> _What the exercise asks_: Check each line of the entries for "керівників" and report the ones that have it.

+++

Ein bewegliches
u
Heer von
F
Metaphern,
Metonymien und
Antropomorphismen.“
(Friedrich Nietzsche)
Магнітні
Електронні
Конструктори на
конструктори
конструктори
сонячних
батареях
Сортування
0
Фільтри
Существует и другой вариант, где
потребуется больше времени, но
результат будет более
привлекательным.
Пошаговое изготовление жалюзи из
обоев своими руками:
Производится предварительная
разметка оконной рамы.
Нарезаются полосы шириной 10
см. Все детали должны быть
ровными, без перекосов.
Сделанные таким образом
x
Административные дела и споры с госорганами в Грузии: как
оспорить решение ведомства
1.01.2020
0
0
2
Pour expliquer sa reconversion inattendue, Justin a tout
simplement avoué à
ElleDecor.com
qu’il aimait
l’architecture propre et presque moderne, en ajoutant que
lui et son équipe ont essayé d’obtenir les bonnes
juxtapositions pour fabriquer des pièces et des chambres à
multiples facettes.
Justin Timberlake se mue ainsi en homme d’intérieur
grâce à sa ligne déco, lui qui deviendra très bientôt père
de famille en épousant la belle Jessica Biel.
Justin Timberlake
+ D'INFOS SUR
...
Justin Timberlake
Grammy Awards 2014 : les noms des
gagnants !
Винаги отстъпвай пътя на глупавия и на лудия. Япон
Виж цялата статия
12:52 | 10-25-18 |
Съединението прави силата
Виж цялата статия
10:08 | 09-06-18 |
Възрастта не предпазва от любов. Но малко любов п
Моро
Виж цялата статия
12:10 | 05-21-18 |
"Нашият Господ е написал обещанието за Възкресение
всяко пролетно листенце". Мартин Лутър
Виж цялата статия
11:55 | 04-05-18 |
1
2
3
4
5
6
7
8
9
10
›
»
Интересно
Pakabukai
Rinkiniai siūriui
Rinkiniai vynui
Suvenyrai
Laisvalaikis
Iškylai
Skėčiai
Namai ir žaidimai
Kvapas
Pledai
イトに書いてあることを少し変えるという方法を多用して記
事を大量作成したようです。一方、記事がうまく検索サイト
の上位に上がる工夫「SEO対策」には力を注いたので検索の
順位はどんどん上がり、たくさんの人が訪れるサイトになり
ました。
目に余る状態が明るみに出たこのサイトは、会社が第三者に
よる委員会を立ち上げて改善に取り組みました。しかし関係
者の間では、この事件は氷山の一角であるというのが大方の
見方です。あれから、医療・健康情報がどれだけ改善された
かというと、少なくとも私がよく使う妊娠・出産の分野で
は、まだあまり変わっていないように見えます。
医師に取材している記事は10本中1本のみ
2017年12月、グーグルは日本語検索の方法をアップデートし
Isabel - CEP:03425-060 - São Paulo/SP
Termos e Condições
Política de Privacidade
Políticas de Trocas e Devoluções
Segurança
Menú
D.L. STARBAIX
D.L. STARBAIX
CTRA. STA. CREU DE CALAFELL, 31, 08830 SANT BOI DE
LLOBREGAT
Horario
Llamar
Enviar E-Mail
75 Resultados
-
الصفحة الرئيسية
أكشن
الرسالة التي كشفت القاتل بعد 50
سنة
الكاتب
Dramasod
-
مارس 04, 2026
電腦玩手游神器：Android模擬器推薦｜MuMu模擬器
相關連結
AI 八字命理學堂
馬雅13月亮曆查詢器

+++

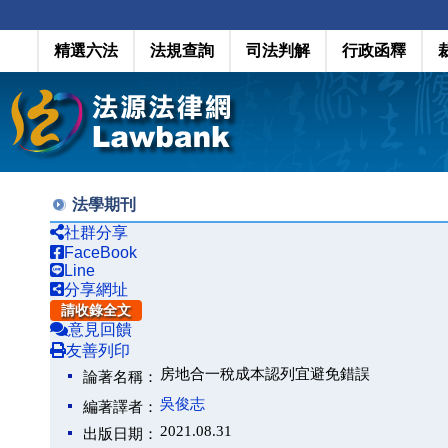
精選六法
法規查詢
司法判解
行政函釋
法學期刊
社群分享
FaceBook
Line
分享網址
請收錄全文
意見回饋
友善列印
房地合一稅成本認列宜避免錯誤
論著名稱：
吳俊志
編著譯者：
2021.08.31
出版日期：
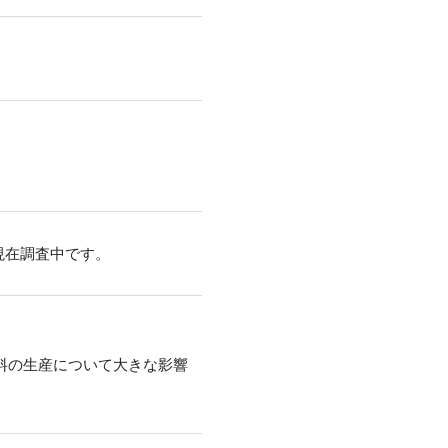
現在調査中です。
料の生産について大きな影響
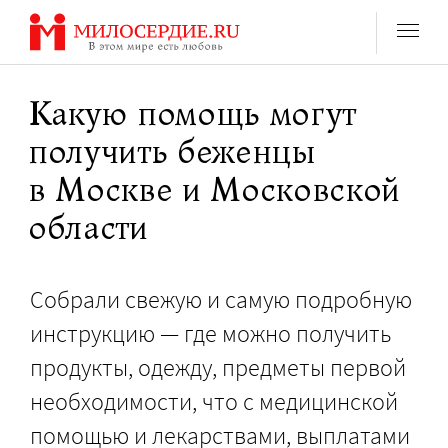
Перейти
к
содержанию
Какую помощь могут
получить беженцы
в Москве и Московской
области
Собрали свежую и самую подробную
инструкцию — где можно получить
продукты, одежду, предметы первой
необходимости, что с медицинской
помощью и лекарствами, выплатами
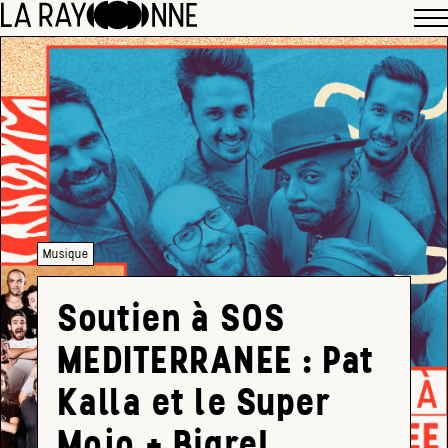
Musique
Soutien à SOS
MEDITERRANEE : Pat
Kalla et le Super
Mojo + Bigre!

+++

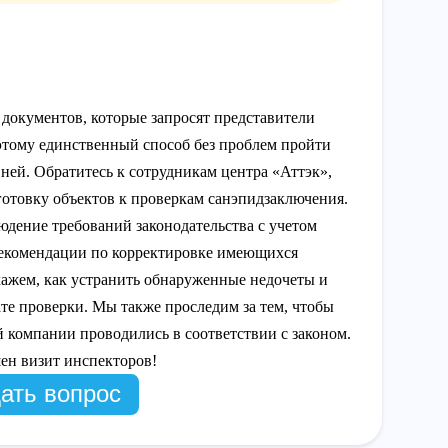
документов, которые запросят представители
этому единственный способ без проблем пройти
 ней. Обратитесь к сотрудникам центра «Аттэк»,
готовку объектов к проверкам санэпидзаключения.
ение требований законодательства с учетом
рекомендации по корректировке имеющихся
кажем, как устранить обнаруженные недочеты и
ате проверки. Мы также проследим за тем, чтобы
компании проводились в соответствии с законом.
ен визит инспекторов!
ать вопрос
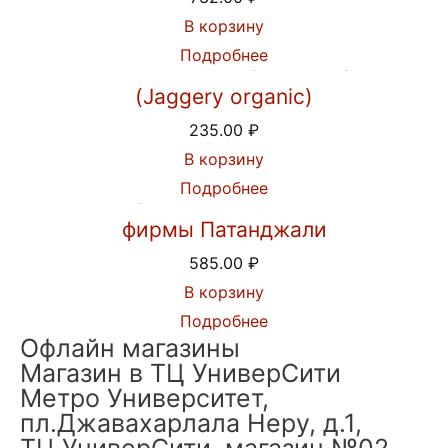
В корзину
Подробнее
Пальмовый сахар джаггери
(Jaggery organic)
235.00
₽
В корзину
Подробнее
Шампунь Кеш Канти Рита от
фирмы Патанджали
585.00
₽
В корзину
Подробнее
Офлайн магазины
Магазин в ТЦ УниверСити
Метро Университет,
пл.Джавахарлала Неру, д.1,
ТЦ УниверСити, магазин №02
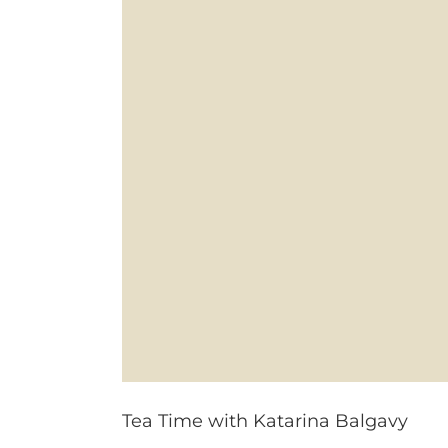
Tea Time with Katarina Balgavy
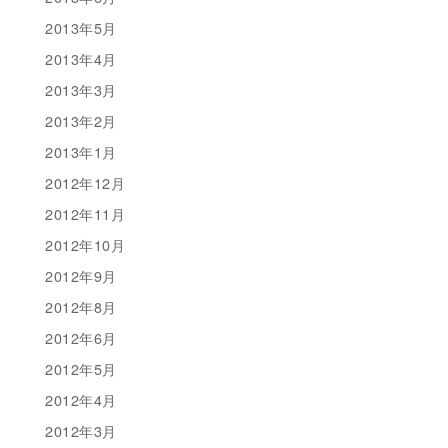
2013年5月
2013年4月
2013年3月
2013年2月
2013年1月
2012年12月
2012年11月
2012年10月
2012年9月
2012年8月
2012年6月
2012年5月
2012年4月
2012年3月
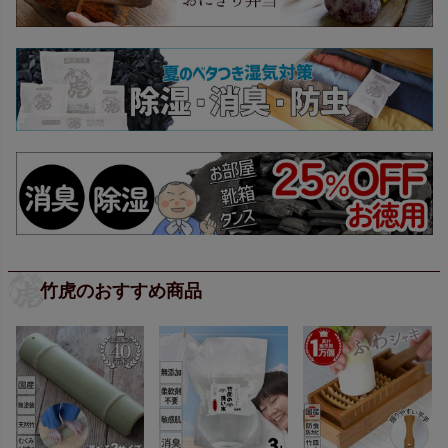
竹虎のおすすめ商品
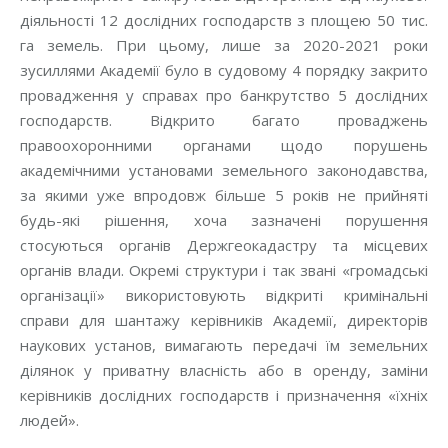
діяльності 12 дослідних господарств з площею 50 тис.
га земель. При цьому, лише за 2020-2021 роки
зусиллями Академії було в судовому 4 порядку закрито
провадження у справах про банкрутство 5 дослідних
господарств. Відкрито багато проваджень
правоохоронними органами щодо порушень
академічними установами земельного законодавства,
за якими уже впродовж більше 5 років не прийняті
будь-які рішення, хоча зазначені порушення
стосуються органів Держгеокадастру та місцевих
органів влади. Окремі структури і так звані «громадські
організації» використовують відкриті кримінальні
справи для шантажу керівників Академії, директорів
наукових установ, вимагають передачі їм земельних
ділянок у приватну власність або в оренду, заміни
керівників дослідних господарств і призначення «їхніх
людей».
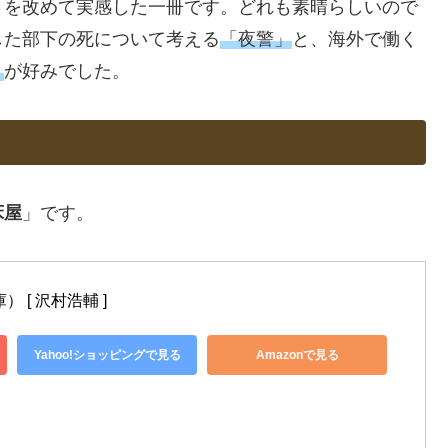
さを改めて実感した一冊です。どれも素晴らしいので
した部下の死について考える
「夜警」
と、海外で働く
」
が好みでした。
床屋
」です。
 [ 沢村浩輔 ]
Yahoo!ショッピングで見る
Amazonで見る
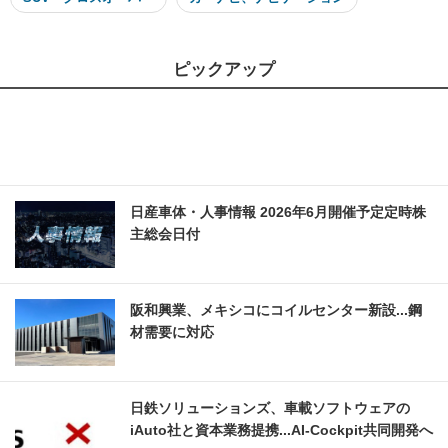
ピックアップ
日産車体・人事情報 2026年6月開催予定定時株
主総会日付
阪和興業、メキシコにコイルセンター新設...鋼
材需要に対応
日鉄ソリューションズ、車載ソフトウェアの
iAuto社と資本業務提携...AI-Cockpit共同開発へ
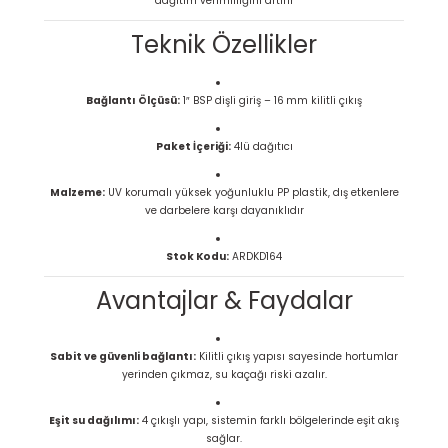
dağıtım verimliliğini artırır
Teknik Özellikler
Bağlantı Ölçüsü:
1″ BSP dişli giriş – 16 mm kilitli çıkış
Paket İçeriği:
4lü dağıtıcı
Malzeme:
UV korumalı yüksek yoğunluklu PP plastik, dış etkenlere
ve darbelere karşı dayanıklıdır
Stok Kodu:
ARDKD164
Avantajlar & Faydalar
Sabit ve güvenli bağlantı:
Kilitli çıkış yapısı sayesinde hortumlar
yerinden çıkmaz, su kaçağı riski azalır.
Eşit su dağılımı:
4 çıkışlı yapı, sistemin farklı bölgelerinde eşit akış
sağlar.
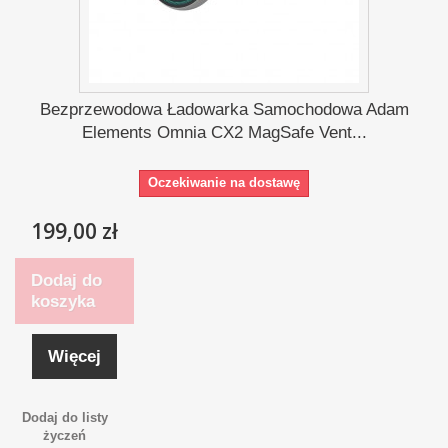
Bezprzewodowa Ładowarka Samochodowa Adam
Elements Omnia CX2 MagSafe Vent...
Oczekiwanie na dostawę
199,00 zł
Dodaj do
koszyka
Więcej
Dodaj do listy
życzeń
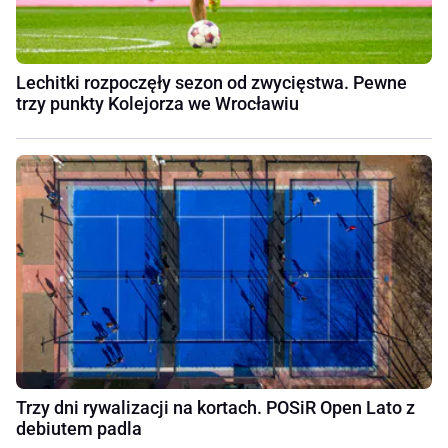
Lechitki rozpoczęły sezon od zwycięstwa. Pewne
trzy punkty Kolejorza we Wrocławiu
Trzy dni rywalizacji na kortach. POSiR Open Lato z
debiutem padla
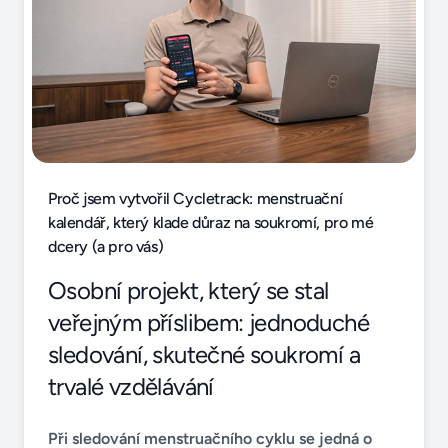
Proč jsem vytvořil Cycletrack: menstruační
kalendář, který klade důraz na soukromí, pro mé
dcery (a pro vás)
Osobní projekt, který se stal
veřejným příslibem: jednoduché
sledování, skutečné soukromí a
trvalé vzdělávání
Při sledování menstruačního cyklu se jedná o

+++

> _Problem solution_:
справи для шантажу керівників Академії, директорів
керівників дослідних господарств і призначення «їхніх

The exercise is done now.